Anak Buah Dokter Terawan Bikin Persatuan Dokter Seluruh Indonesia, Saingan IDI?

  • Arry
  • 27 Apr 2022 13:47
Ilustrasi Dokter(@impulsq/unsplash)

Anak buah dokter Terawan Agus Putranto, Brigjen TNI (Purn) dr Jajang Edi Priyanto, akan mendeklarasikan organiasi kedokteran baru. Namanya Perkumpulan Dokter Seluruh Indonesia alias PDSI.

PDSI sendiri kini sudah mengantongi Surat Keputusan Kementerian Hukum dan Hak Asasi Manusia dengan nomor AHU-003638.AH.01.07.2022 tentang Pengesahan Pendirian Perkumpulan Dokter Seluruh Indonesia. PDSI akan dideklarasikan di Hotel Borobudur, Jakarta, Rabu, 27 April 2022.

PDSI akan diketuai Jajang Edi Priyanto. Dia adalah staf khusus Terawan Agus Putranto saat menjabat Menteri Kesehatan.

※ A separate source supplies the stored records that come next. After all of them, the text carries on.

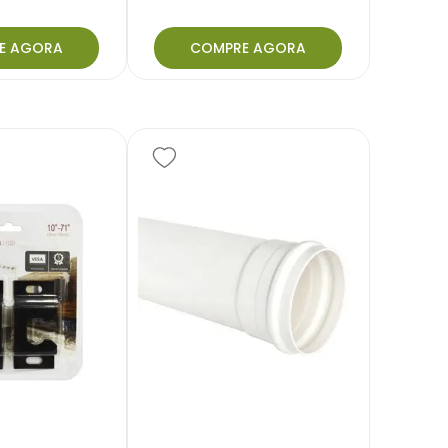
E AGORA
COMPRE AGORA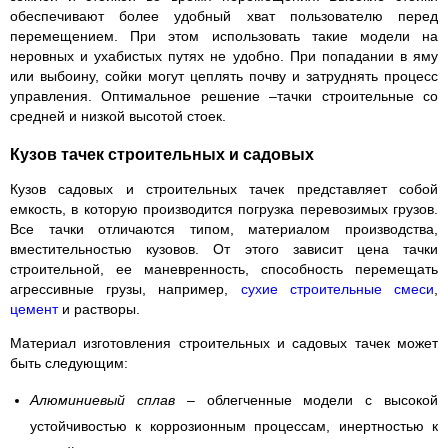
обеспечивают более удобный хват пользователю перед
перемещением. При этом использовать такие модели на
неровных и ухабистых путях не удобно. При попадании в яму
или выбоину, сойки могут цеплять почву и затруднять процесс
управления. Оптимальное решение –тачки строительные со
средней и низкой высотой стоек.
Кузов тачек строительных и садовых
Кузов садовых и строительных тачек представляет собой
емкость, в которую производится погрузка перевозимых грузов.
Все тачки отличаются типом, материалом производства,
вместительностью кузовов. От этого зависит цена тачки
строительной, ее маневренность, способность перемещать
агрессивные грузы, например,
сухие строительные смеси
,
цемент
и растворы.
Материал изготовления строительных и садовых тачек может
быть следующим:
Алюминиевый сплав
– облегченные модели с высокой
устойчивостью к коррозионным процессам, инертностью к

"Berdirinya perkumpulan ini adalah dalam memenuhi hak Warga Negara Indonesia dalam berserikat dan berkumpul yang dijamin Pasal 28 UUD 1945 selaku konstitusi tertinggi di Negara Kesatuan Republik Indonesia. Hak kami ini telah dijawantahkan dalam SK Kemenkumham tersebut di atas," kata Jajang melalui keterangannya.

Baca Juga
IDI Ungkap 4 Dosa dr Terawan: Iklankan Diri Berlebih Hingga Tarik Biaya Ratusan Juta

PDSI mengusung visi untu menjadi pelopor reformasi kedokteran Indonesia yang menjunjung tinggi kesejawatan, serta berwawasan Indonesia untuk dunia demi meningkatkan taraf kesehatan masyarakat.

Selain itu, PDSI juga memiliki misi mengayomi dokter dengan bersinergi bersama rakyat dan pemerintah dengan membentuk organisasi yang profesional; Meningkatkan taraf kesehatan rakyat Indonesia dan kesejahteraan anggota; Mendorong inovasi anak bangsa di bidang kesehatan berwawasan Indonesia untuk dunia.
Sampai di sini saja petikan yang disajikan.